Expanding such a program into a region that includes nations such as Syria, Iran and Israel also would be no small task.

So Fortenberry is busy reaching out to House and Senate members on both sides of the aisle, trying to create a coalition that will support funding for expanding threat reduction -- as well as similar initiatives in the future.

"I worry … [that] there's really not a constituency for this," he told Global Security Newswire, referring to the broad topic of nuclear security. "And issues that tend to have attention paid to them have constituencies."

"That's only natural, there's nothing wrong with that," he added. "But these are such big questions, technical questions, complicated questions. And honestly getting the mind around the horror of what could happen if something goes wrong in this arena is too much for people [in Congress] to really look at. And so it doesn't lend itself naturally to some organic constituency out there."

Edited excerpts of Fortenberry's Sept. 27 interview with GSN in his Capitol Hill office are below:

GSN: Why do you feel the need to encourage other lawmakers to focus on nuclear safety?

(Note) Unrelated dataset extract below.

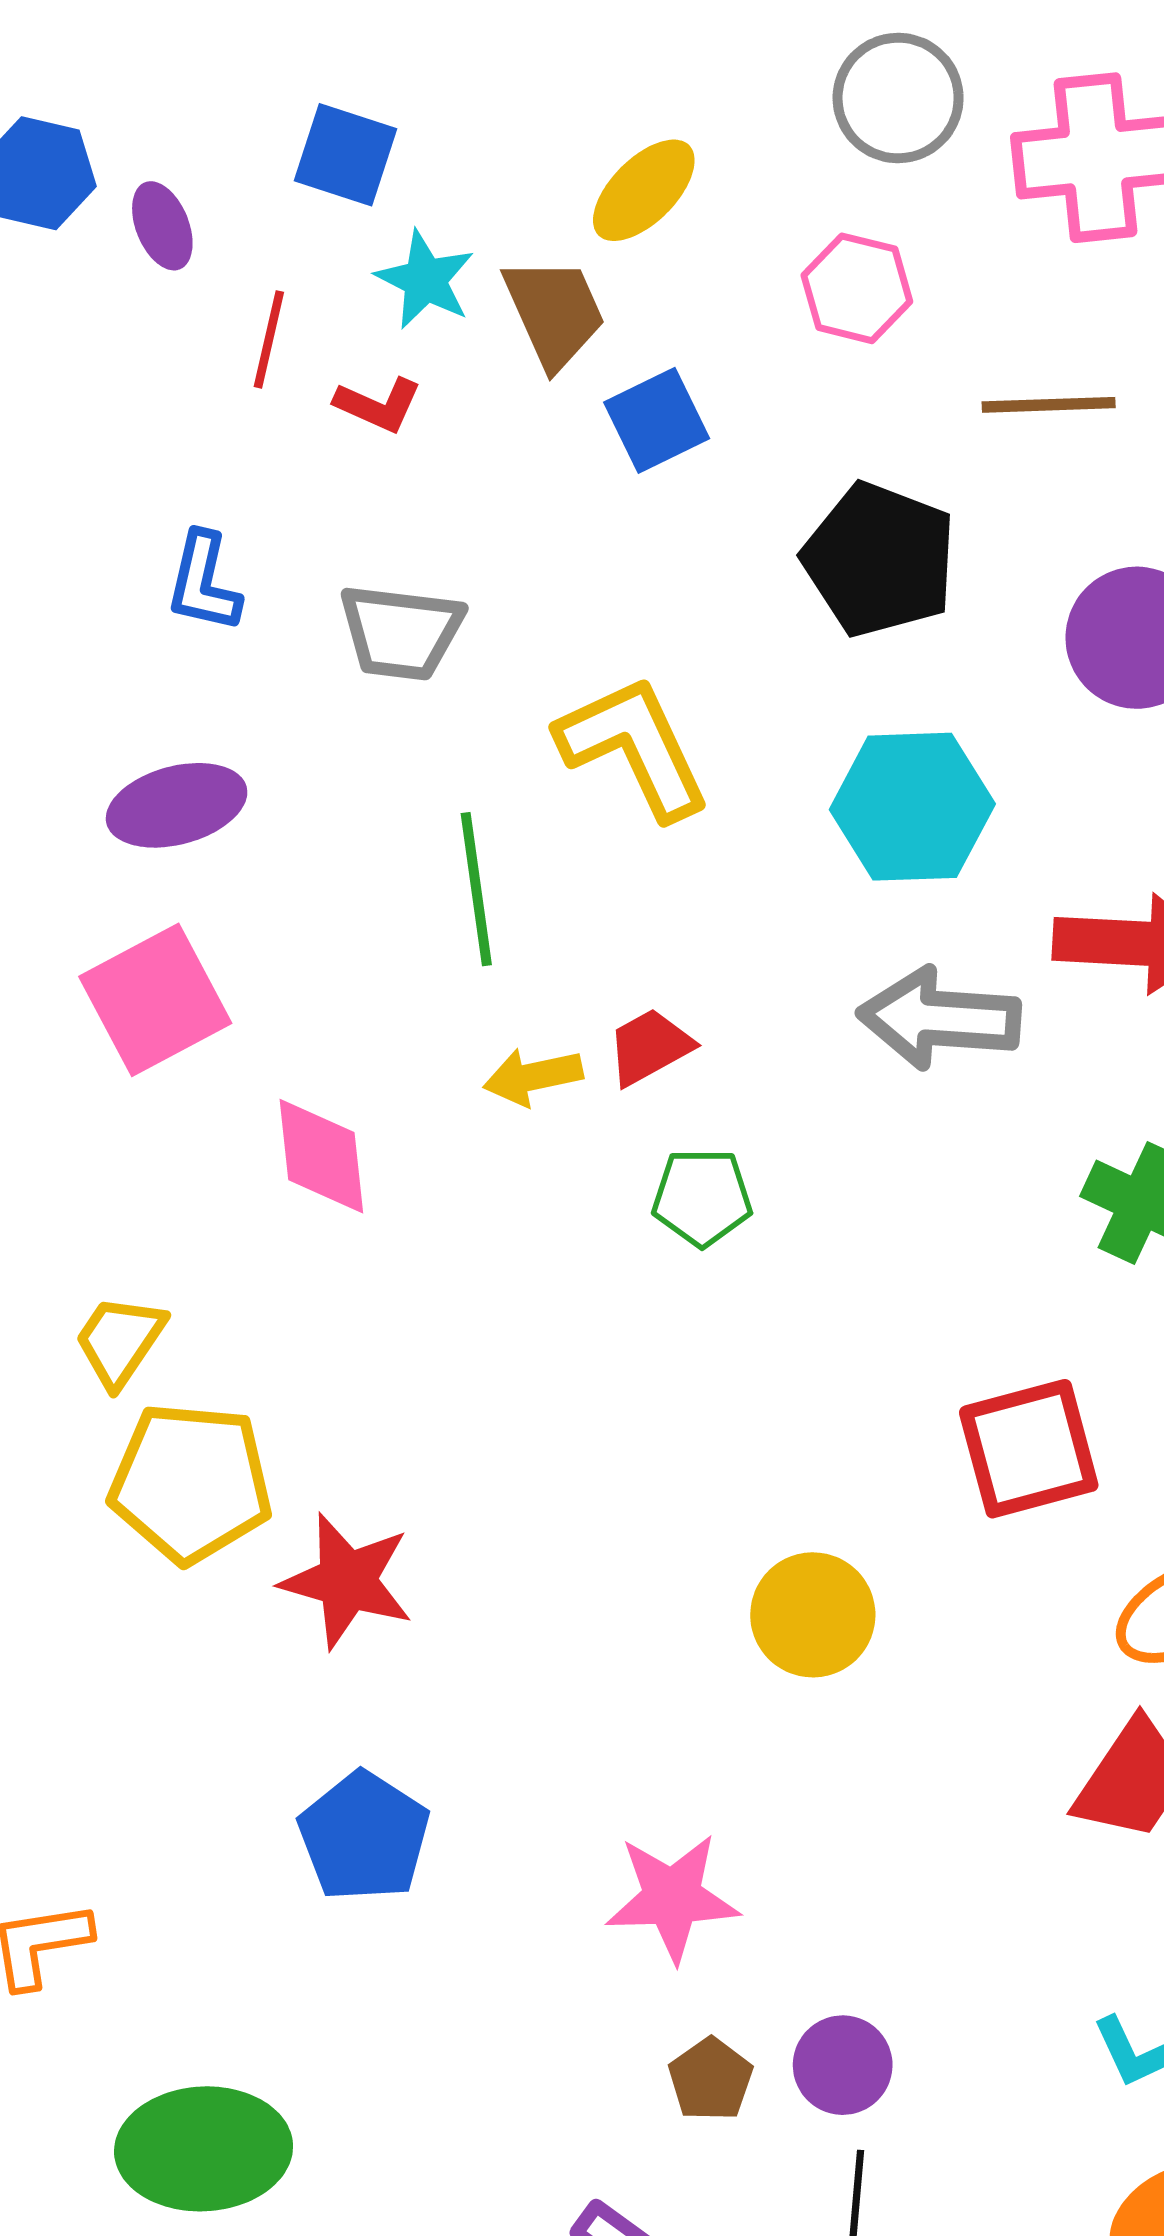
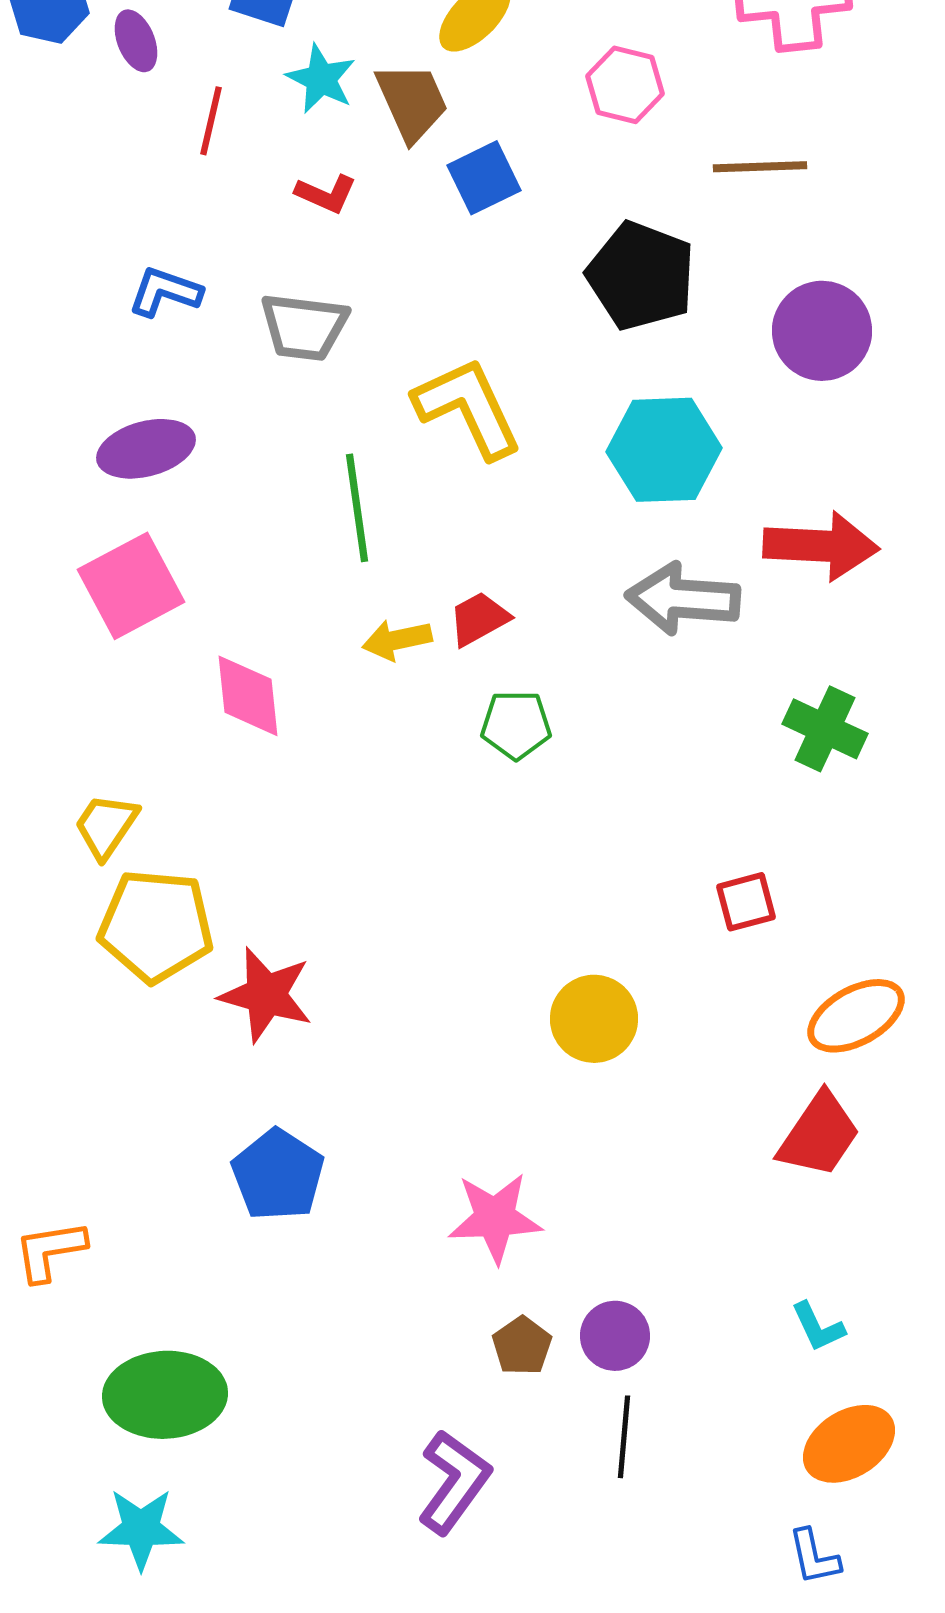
red L-shape: (378, 405) -> (326, 194), moved
blue L-shape: (204, 582) -> (165, 292), turned 96
red square: (1029, 1449) -> (746, 902), size x0.6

Fortenberry: I'll tell you a story. … A few years ago I was on a [nuclear-strategy] panel with former Defense Secretary [James] Schlesinger. I was sitting next to him. Now, he was the defense secretary when I was a child. And it was a very powerful moment for me, recognizing the gravity of the responsibility, that that legacy now has been handed to me. And [I was struck by] the fact that we have to have a continuity of institutional memory in this regard -- and I'm very worried that we don't.

GSN: Where is that institutional memory lacking?

Fortenberry: Within Congress. The Senate [where senators have longer terms than House members] might be a little bit better. But you think of House members and [how] the demands of politics, elections, the constant drama and turmoil over immediate concerns like funding government, can take you away from the opportunity to do long-range planning and thinking about essential questions. It's very sad, but it's the hard reality. So those were part of the reasons that I wanted to elevate the opportunity for members of Congress to have a working group focused on the area of nuclear security.

GSN: You said there's no real constituency for nuclear security. Wouldn't you see yourself as having that, because the congressional district you represent in Nebraska includes the Defense Department's Strategic Command?

Fortenberry: That's a good point. This is my first year to represent Strategic Command [because of congressional redistricting near Omaha]. We've always been a good neighbor and done things in proximity to them or with them occasionally. But now I own the representation of Offutt Air Force Base and Strategic Command. So those concerns fit seamlessly now, for me, into a main constituency where I am.

But I'm talking about broader in the country. Because what we're talking about is the future of civilization here, existential things. But no one has the time. It's a strange irony. … [Sometimes] immediate concerns tend to take up all the time [of lawmakers]. ...

[I think] that we ought to do something that at least gives another forum [such as the Nuclear Security Working Group] to elevate and heighten the sensitivity to the need for discussion in areas of nonproliferation, modernization and creative thinking in terms of policy moving forward that keeps us safe and prevents this technology from spreading, and that possibly creates new structures internationally to keep a check on this.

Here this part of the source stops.